— Assignment —
Beneath this task is a listing; tally its lines that contain "Globe" and give only the total.

[Start of section]

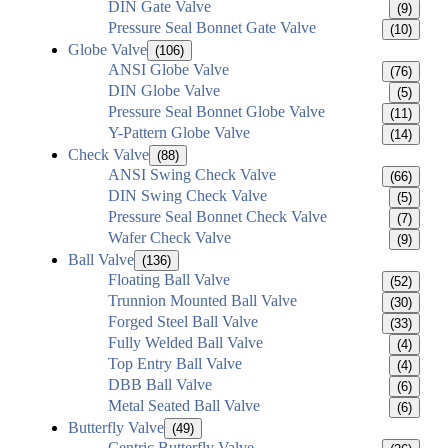
DIN Gate Valve
(9)
Pressure Seal Bonnet Gate Valve
(10)
Globe Valve
(106)
ANSI Globe Valve
(76)
DIN Globe Valve
(5)
Pressure Seal Bonnet Globe Valve
(11)
Y-Pattern Globe Valve
(14)
Check Valve
(88)
ANSI Swing Check Valve
(66)
DIN Swing Check Valve
(5)
Pressure Seal Bonnet Check Valve
(7)
Wafer Check Valve
(9)
Ball Valve
(136)
Floating Ball Valve
(52)
Trunnion Mounted Ball Valve
(30)
Forged Steel Ball Valve
(33)
Fully Welded Ball Valve
(4)
Top Entry Ball Valve
(4)
DBB Ball Valve
(6)
Metal Seated Ball Valve
(6)
Butterfly Valve
(49)
Centric Butterfly Valve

[End of section]

— Your response —
5